= Kalapa (atomism) =

Kalapa or rupa-kalapa (from Sanskrit rūpa "form, phenomenon" and kalāpa "bundle") is a term in Theravada Buddhist phenomenology for the smallest units of physical matter, said to be about 1/46,656th the size of a particle of dust from a wheel of chariot.
Kalapas are not mentioned in the earliest Buddhists texts, such as the Tripitaka, but only in the Abhidhammattha-sangaha, an Abhidhamma commentary dated to the 11th or 12th century, and as such not part of common Theravada doctrine.

According to the description found in the Abhidhammattha-sangaha, Kalapas are said to be invisible under normal circumstances but visible as a result of meditative samadhi. Kalapas are composed of eight inseparable elements of material essence in varying amounts which are: Pathavi (earth), Apo (water), Tejo (fire), Vayo (air), Vanna (color), Gandha (smell), Rasa (taste), and Oja (nutrition).

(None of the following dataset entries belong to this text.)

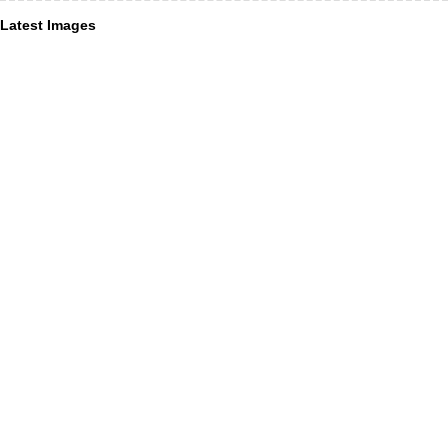
Latest Images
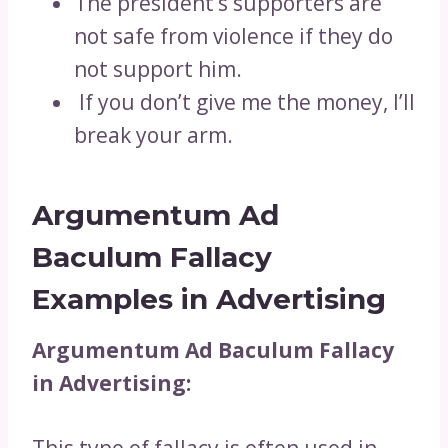
The president’s supporters are
not safe from violence if they do
not support him.
If you don’t give me the money, I’ll
break your arm.
Argumentum Ad
Baculum Fallacy
Examples in Advertising
Argumentum Ad Baculum Fallacy
in Advertising:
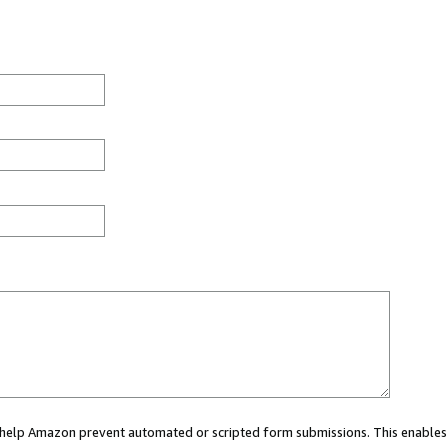
ou help Amazon prevent automated or scripted form submissions. This enables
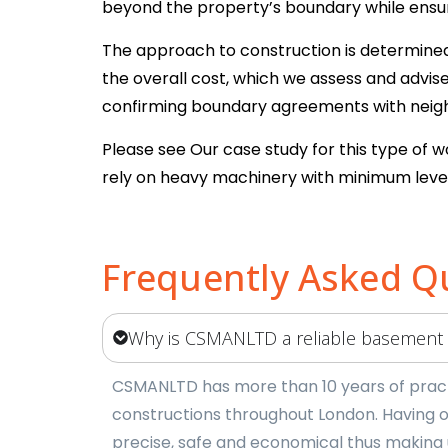
beyond the property’s boundary while ensuri
The approach to construction is determined b
the overall cost, which we assess and advi
confirming boundary agreements with neighb
Please see Our case study for this type of 
rely on heavy machinery with minimum level
Frequently Asked Q
Why is CSMANLTD a reliable basement
CSMANLTD has more than 10 years of practi
constructions throughout London. Having o
precise, safe and economical thus making 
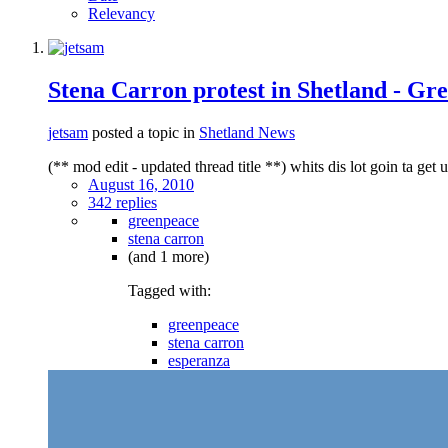
Relevancy
Stena Carron protest in Shetland - G
jetsam
posted a topic in
Shetland News
(** mod edit - updated thread title **) whits dis lot goin ta get 
August 16, 2010
342 replies
greenpeace
stena carron
(and 1 more)
Tagged with:
greenpeace
stena carron
esperanza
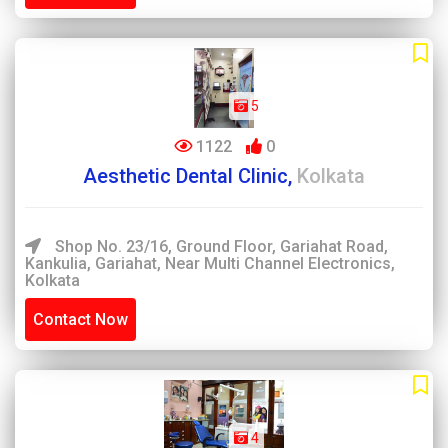
5
1122
0
Aesthetic Dental Clinic,
Kolkata
Shop No. 23/16, Ground Floor, Gariahat Road,
Kankulia, Gariahat, Near Multi Channel Electronics,
Kolkata
Contact Now
4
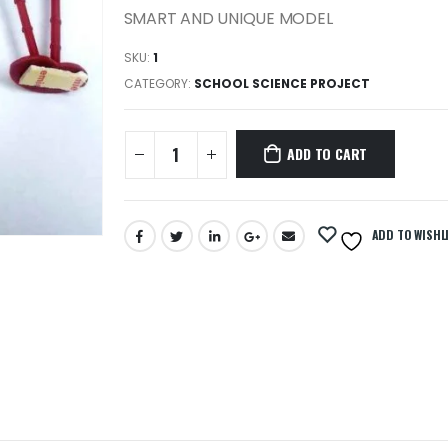
SMART AND UNIQUE MODEL
SKU:
1
CATEGORY:
SCHOOL SCIENCE PROJECT
ADD TO CART
ADD TO WISHL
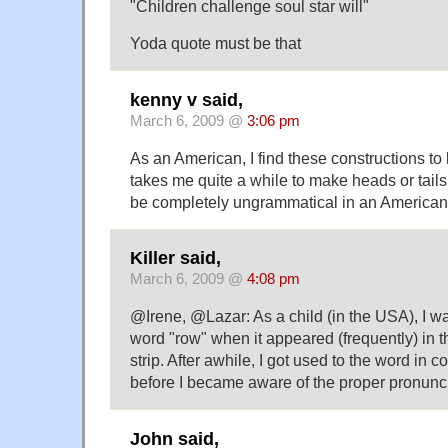
"Children challenge soul star will"
Yoda quote must be that
kenny v said,
March 6, 2009 @
3:06 pm
As an American, I find these constructions to 
takes me quite a while to make heads or tails
be completely ungrammatical in an America
Killer said,
March 6, 2009 @
4:08 pm
@Irene, @Lazar: As a child (in the USA), I w
word "row" when it appeared (frequently) in
strip. After awhile, I got used to the word in c
before I became aware of the proper pronunci
John said,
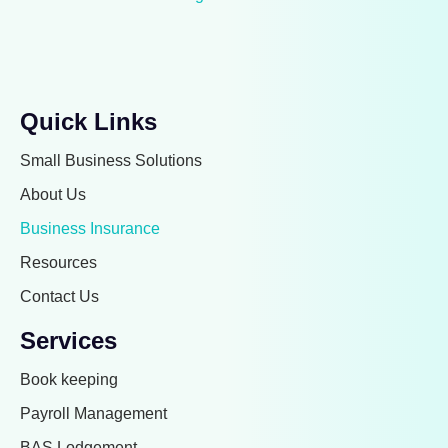
Quick Links
Small Business Solutions
About Us
Business Insurance
Resources
Contact Us
Services
Book keeping
Payroll Management
BAS Lodgement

The first four elements are called primary qualities, and are predominant in kalapas. The other four are secondary properties that derive from the primaries. The primary qualities are akin to the system of classical elements in Ancient Greece. Certain kalapas are said to also include additional elements, including sound, sex, body, mind-base and life.

In contemporary Buddhist meditation practice, the observation and analysis of kalapas is a type of vipassana practice that aims to allow direct observation of impermanence and non-self. Contemporary adherents of practices related to the observation and analysis of kalapas include U Ba Khin, S.N. Goenka and the Pa Auk Sayadaw.
Mahasi Sayadaw in the 1980s expressed a belief that kalapas played a role in aging, death and rebirth.